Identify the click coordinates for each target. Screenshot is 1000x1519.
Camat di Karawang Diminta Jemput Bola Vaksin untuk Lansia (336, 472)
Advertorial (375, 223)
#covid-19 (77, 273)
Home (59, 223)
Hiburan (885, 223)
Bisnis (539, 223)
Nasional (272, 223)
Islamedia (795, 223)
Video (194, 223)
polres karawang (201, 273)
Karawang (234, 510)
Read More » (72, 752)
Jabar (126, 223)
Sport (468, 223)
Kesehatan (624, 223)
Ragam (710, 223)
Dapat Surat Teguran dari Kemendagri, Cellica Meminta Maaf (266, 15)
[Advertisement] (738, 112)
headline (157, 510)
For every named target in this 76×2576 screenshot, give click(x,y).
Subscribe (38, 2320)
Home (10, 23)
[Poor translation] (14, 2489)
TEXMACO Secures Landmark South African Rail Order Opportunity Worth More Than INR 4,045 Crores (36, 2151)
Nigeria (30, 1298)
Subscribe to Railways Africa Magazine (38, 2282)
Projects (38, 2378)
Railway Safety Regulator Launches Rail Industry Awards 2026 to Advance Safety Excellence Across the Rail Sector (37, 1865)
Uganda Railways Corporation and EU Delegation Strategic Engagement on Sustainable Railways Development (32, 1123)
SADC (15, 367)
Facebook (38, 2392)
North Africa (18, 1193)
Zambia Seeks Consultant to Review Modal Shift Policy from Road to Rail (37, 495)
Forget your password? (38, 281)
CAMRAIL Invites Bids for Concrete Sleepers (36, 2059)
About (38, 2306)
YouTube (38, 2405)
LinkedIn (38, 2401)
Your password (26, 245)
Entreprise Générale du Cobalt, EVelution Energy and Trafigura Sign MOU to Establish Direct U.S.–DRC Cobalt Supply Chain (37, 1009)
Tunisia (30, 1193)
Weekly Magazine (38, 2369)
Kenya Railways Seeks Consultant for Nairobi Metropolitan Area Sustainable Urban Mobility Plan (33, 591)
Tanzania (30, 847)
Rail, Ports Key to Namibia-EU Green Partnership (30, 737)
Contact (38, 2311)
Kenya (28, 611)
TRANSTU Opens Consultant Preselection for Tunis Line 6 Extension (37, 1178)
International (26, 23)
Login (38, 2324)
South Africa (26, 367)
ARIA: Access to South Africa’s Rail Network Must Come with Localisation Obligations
......
> [TASK INSTRUCTIONS]: Go through the records above and copy every line holding the word "Railways".

> [ANSWER TO THIS EXERCISE]:
Subscribe to Railways Africa Magazine (38, 2282)
Uganda Railways Corporation and EU Delegation Strategic Engagement on Sustainable Railways Development (32, 1123)
Kenya Railways Seeks Consultant for Nairobi Metropolitan Area Sustainable Urban Mobility Plan (33, 591)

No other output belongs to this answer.